Когда я перевернула страницу, мой взгляд упал на посвящение, написанное полным завитушек почерком Кэсс. Моё имя - большими буквами, послание – маленькими.

«Кейтлин», гласило оно, «увидимся здесь».

Глава 1

Когда мне было четыре, а Кэсс шесть, мы играли в парке, и она ударила меня пластмассовым совочком по лицу. Мы играли в песочнице, на дворе стояла зима: на фотографиях мы в одинаковых пальто и варежках. Маме нравилось одевать нас, как близнецов – во всё одинаковое, раз уж наша разница в возрасте – всего два года. Мы и правда были похожи друг на друга: круглые лица, темные глаза, каштановые волосы… Но всё же мы не были похожи во всём.

История началась с того, что у Кэсс был совочек, а я захотела его забрать.
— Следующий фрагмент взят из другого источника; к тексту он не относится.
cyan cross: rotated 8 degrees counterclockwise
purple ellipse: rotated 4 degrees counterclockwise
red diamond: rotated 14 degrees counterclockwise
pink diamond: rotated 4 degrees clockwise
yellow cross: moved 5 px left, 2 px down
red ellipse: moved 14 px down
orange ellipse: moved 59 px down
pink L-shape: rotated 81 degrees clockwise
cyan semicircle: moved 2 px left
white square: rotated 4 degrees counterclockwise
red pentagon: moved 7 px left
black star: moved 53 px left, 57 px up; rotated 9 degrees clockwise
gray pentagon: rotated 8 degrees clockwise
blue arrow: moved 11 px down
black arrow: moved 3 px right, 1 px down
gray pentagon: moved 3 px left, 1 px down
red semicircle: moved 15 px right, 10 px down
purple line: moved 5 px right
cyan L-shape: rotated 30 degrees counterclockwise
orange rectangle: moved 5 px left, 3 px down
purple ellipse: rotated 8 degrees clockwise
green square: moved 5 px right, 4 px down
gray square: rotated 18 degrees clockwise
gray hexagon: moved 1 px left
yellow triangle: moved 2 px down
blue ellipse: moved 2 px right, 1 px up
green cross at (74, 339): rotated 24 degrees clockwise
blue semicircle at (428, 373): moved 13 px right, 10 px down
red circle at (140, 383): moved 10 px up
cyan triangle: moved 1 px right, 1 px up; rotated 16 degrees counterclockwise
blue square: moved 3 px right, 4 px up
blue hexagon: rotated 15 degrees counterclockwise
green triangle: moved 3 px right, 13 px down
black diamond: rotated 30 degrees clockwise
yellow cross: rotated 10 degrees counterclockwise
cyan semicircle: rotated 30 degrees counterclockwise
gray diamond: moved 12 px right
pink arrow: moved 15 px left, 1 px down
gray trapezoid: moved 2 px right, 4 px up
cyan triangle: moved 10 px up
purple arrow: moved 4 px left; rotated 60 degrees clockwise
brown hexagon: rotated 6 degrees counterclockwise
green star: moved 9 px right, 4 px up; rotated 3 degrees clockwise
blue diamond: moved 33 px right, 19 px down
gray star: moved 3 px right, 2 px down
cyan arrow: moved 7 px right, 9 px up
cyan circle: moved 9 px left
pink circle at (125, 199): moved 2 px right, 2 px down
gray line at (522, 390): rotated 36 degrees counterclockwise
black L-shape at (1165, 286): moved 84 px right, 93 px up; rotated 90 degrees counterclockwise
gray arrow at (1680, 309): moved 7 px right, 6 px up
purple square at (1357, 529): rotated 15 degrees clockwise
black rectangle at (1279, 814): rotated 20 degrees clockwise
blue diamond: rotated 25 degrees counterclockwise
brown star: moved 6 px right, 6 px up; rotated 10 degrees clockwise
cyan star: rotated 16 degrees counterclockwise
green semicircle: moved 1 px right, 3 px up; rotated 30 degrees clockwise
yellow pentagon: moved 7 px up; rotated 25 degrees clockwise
Мама наблюдала за нами, сидя на скамейке с Боу, в руках которой была камера. Дело было в Коммонс Парке – небольшом зелёном участке в окрестностях Лейквью. Кроме песочниц, там были качели (Знаете, такие круглые штуковины, на которых нужно посильнее отталкиваться? Вроде как, ручная карусель) и травяное поле для игры в бейсбол. В детстве мы с Кэсс проводили там много времени, но случай с совочком был, пожалуй, единственным запомнившимся.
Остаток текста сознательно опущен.